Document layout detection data
* * * *

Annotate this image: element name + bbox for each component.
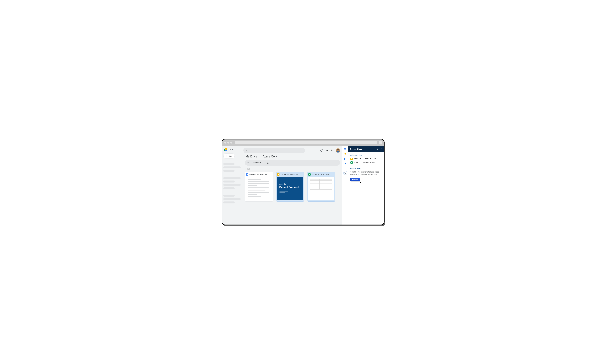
selection-count: 2 selected	[251, 162, 261, 164]
drive-sidebar: Drive New	[222, 146, 242, 224]
secure-share-addon-icon[interactable]	[344, 171, 347, 175]
file-preview	[308, 177, 334, 200]
selected-file-name: Acme Co. - Financial Report	[354, 162, 376, 164]
file-card[interactable]: Acme Co. - Financial R... ⋮	[307, 172, 335, 202]
svg-point-9	[331, 151, 331, 151]
download-button[interactable]	[267, 162, 269, 164]
secure-share-panel: Secure Share ⋮ Selected Files Acme Co. -…	[348, 146, 384, 224]
svg-point-11	[333, 151, 333, 151]
encrypt-button-label: Encrypt	[352, 179, 358, 181]
url-bar[interactable]	[235, 141, 377, 144]
browser-window: Drive New	[222, 139, 385, 225]
traffic-lights	[224, 142, 232, 143]
browser-chrome	[222, 140, 384, 146]
file-cards: Acme Co. - Credentials ⋮	[245, 172, 340, 202]
panel-more-icon[interactable]: ⋮	[377, 148, 378, 150]
new-button-label: New	[229, 155, 232, 157]
panel-close-icon[interactable]	[380, 148, 382, 150]
clear-selection-button[interactable]	[247, 162, 249, 164]
docs-icon	[246, 173, 248, 176]
slides-icon	[350, 158, 353, 160]
file-card[interactable]: Acme Co. - Credentials ⋮	[245, 172, 273, 202]
sidebar-item[interactable]	[223, 177, 241, 179]
svg-point-3	[331, 150, 331, 150]
selected-file-row: Acme Co. - Budget Proposal	[350, 158, 382, 160]
add-addon-icon[interactable]	[344, 177, 347, 180]
slide-headline: Budget Proposal	[279, 186, 301, 189]
help-icon[interactable]: ?	[320, 149, 323, 152]
svg-text:31: 31	[345, 148, 346, 149]
svg-text:?: ?	[321, 150, 322, 151]
more-icon[interactable]: ⋮	[301, 173, 303, 175]
caret-down-icon: ▾	[276, 156, 277, 157]
search-input[interactable]	[243, 148, 305, 153]
breadcrumb-folder[interactable]: Acme Co ▾	[263, 155, 277, 158]
search-icon	[245, 149, 248, 152]
svg-rect-17	[344, 148, 346, 148]
files-section-label: Files	[245, 168, 340, 170]
selected-file-name: Acme Co. - Budget Proposal	[354, 158, 376, 160]
main-content: ? My Drive	[242, 146, 342, 224]
panel-title: Secure Share	[350, 148, 375, 150]
contacts-icon[interactable]	[344, 163, 347, 166]
traffic-light-zoom[interactable]	[230, 142, 232, 143]
svg-rect-13	[337, 151, 339, 153]
chevron-right-icon	[259, 155, 261, 158]
sheets-icon	[308, 173, 310, 176]
svg-rect-19	[345, 155, 346, 155]
file-title: Acme Co. - Credentials	[249, 173, 269, 175]
sidebar-item[interactable]	[223, 201, 235, 203]
account-avatar[interactable]	[336, 148, 340, 153]
svg-point-8	[333, 150, 333, 151]
keep-icon[interactable]	[344, 152, 347, 155]
sidebar-item[interactable]	[223, 195, 235, 196]
tasks-icon[interactable]	[344, 157, 347, 160]
file-card[interactable]: Acme Co. - Budget Pro... ⋮ Acme Co. Budg…	[276, 172, 304, 202]
selection-bar: 2 selected	[245, 160, 340, 166]
breadcrumb-folder-label: Acme Co	[263, 155, 275, 158]
gear-icon[interactable]	[325, 149, 328, 152]
more-icon[interactable]: ⋮	[332, 173, 334, 175]
svg-point-21	[345, 163, 346, 164]
breadcrumb-root[interactable]: My Drive	[245, 155, 257, 158]
drive-brand-label: Drive	[229, 148, 235, 151]
drive-logo-icon	[224, 148, 228, 151]
file-preview: Acme Co. Budget Proposal	[277, 177, 303, 200]
slides-icon	[277, 173, 280, 176]
cursor-icon	[360, 181, 362, 183]
svg-point-4	[332, 150, 332, 150]
calendar-icon[interactable]: 31	[344, 147, 347, 150]
drive-brand[interactable]: Drive	[223, 148, 241, 151]
sidebar-item[interactable]	[223, 198, 241, 200]
sidebar-item[interactable]	[223, 167, 241, 169]
panel-header: Secure Share ⋮	[348, 146, 384, 152]
browser-menu[interactable]	[378, 141, 382, 144]
apps-grid-icon[interactable]	[331, 149, 333, 152]
sidebar-item[interactable]	[223, 187, 235, 189]
sidebar-item[interactable]	[223, 181, 235, 182]
addon-rail: 31	[342, 146, 348, 224]
secure-share-description: Your files will be encrypted and made av…	[350, 171, 382, 176]
sidebar-item[interactable]	[223, 170, 235, 172]
plus-icon	[226, 155, 228, 157]
svg-point-7	[332, 150, 332, 151]
secure-share-heading: Secure Share	[350, 167, 382, 169]
new-button[interactable]: New	[223, 154, 235, 158]
selected-file-row: Acme Co. - Financial Report	[350, 161, 382, 164]
svg-point-6	[331, 150, 331, 151]
sheets-icon	[350, 161, 353, 164]
breadcrumb: My Drive Acme Co ▾	[245, 155, 340, 158]
traffic-light-close[interactable]	[224, 142, 226, 143]
file-preview	[246, 177, 272, 200]
panel-divider	[350, 165, 382, 165]
more-icon[interactable]: ⋮	[270, 173, 272, 175]
svg-point-10	[332, 151, 332, 151]
traffic-light-minimize[interactable]	[227, 142, 229, 143]
file-title: Acme Co. - Financial R...	[311, 173, 331, 175]
sidebar-item[interactable]	[223, 184, 241, 186]
svg-point-5	[333, 150, 333, 150]
sidebar-item[interactable]	[223, 163, 235, 165]
encrypt-button[interactable]: Encrypt	[350, 178, 360, 181]
file-title: Acme Co. - Budget Pro...	[281, 173, 300, 175]
selected-files-heading: Selected Files	[350, 154, 382, 156]
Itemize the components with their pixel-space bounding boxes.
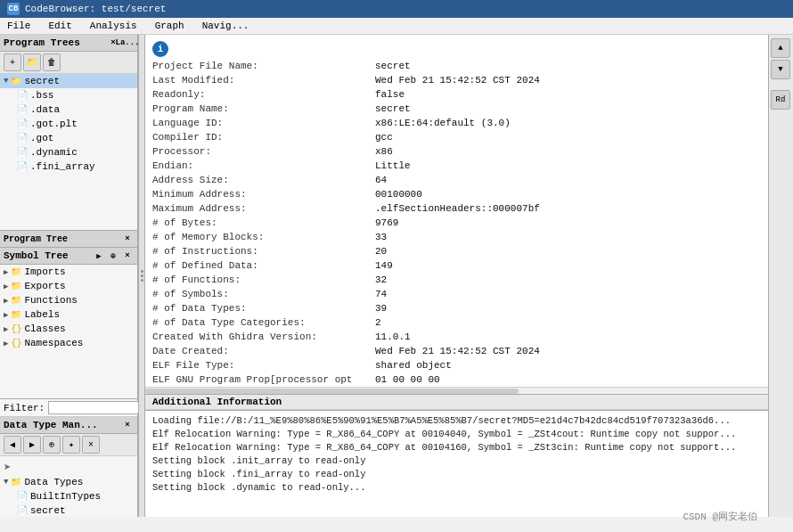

* * * *

THE PROBLEM
The expected answer is one number: how many lines above contain "brand".

SOLUTION FOR THIS TASK
2